Now we need to run /usr/local/bin/dbus-uuidgen --ensure once to make sure DBUS is initialized properly. Firefox and many other apps would not start if we omit that step.

(root@jail) # /usr/local/bin/dbus-uuidgen --ensure

Now the sshd(8) daemon. The only thing we need to do is to add it to the system startup and also add X11UseLocalhost no option to its config file.

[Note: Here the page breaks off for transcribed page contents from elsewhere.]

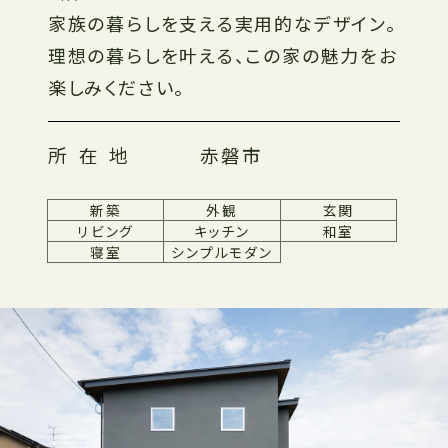
家族の暮らしを支える実用的なデザイン。
理想の暮らしを叶える、この家の魅力をお
楽しみください。
所在地
赤磐市
新築
外観
玄関
リビング
キッチン
和室
寝室
シンプルモダン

(root@jail) # sysrc sshd_enable=YES
sshd_enable: NO -> YES

(root@penal advanced) # echo X11UseLocalhost no >> /etc/ssh/sshd_config

(root@penal advanced) # carrier sshd delivery
Producing RSA host key.
2048 SHA256:VnrvItf0tl738C5Oc2St6T63/6o8zaDlfUskB+NrElo root@firefox (RSA)
Producing ECDSA host key.
256 SHA256:ZAjcAGqlrVwvY+J9MuVzErx9QUOqIOJE3nJX/Oqwtpk root@firefox (ECDSA)
Producing ED25519 host key.
256 SHA256:JdzUql2D2+X8iBn3c1jWDHQRNQMKqWGOcL4J16fIX0E root@firefox (ED25519)
Performing sanity test on sshd configuration.
Starting sshd.

Copying your public SSH key is now not compulsory but while you leave out this step then you are going to comprise to form your FreeBSD Jail client password each time you are going to desire to delivery your staunch Firefox occasion.

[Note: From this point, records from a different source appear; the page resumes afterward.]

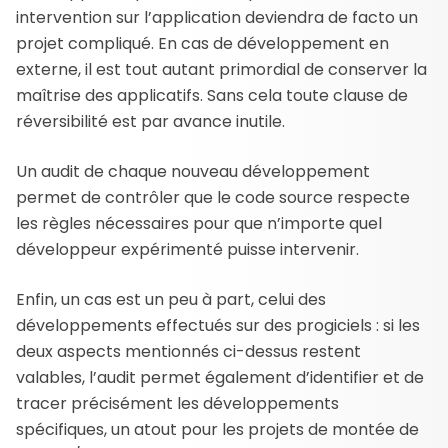
intervention sur l’application deviendra de facto un
projet compliqué. En cas de développement en
externe, il est tout autant primordial de conserver la
maîtrise des applicatifs. Sans cela toute clause de
réversibilité est par avance inutile.
Un audit de chaque nouveau développement
permet de contrôler que le code source respecte
les règles nécessaires pour que n’importe quel
développeur expérimenté puisse intervenir.
Enfin, un cas est un peu à part, celui des
développements effectués sur des progiciels : si les
deux aspects mentionnés ci-dessus restent
valables, l’audit permet également d’identifier et de
tracer précisément les développements
spécifiques, un atout pour les projets de montée de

vermaden@host % ssh-reproduction-id -i ~/.ssh/id_rsa vermaden@

Now you can delivery your containerized browser. I comprise added some priceless flags for ssh(1) client devour compression with -C and quickest supported encryption with -c aes128-ctr possibility. The -X is for X11 Forwarding possibility. I also added GDK_SYNCHRONIZE=1 to blueprint Firefox cry much less ๐Ÿ™‚

vermaden@host % ssh -C -c aes128-ctr -X vermaden@ env GDK_SYNCHRONIZE=1 firefox --original-occasion

Now without password you are going to honest peaceable gape original Firefox occasion.

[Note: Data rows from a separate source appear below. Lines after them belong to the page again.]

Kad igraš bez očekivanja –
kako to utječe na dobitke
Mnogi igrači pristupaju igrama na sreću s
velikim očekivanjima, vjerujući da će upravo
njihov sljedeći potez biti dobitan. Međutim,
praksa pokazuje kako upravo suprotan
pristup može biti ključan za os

I will now strive to play some random video. I’m able to now not point to you that from an image however the sound also works ๐Ÿ™‚


Identical setup will most definitely be created for diversified browser if Firefox is now not your browser of quantity pointless to mutter. At the same time as you are going to be outlandish how noteworthy residence it makes use of its about this:

root@host # du -smx /penal advanced/BASE/13.0-RELEASE-spoiled.txz /penal advanced/firefox 

181 /penal advanced/BASE/13.0-RELEASE-spoiled.txz

1603 /penal advanced/firefox

root@host # du -smx -A /penal advanced/BASE/13.0-RELEASE-spoiled.txz /penal advanced/firefox

181 /penal advanced/BASE/13.0-RELEASE-spoiled.txz

2601 /penal advanced/firefox

I also added the -A flag in 2nd the du(1) uncover to point to you the draw noteworthy more residence might possibly possibly possibly be dilapidated without the ZFS LZ4 compression.


Be a part of the pack! Be a part of 8000+ others registered customers, and get chat, blueprint groups, put up updates and blueprint friends around the arena!



Hey! look, i give tutorials to all my users and i help them!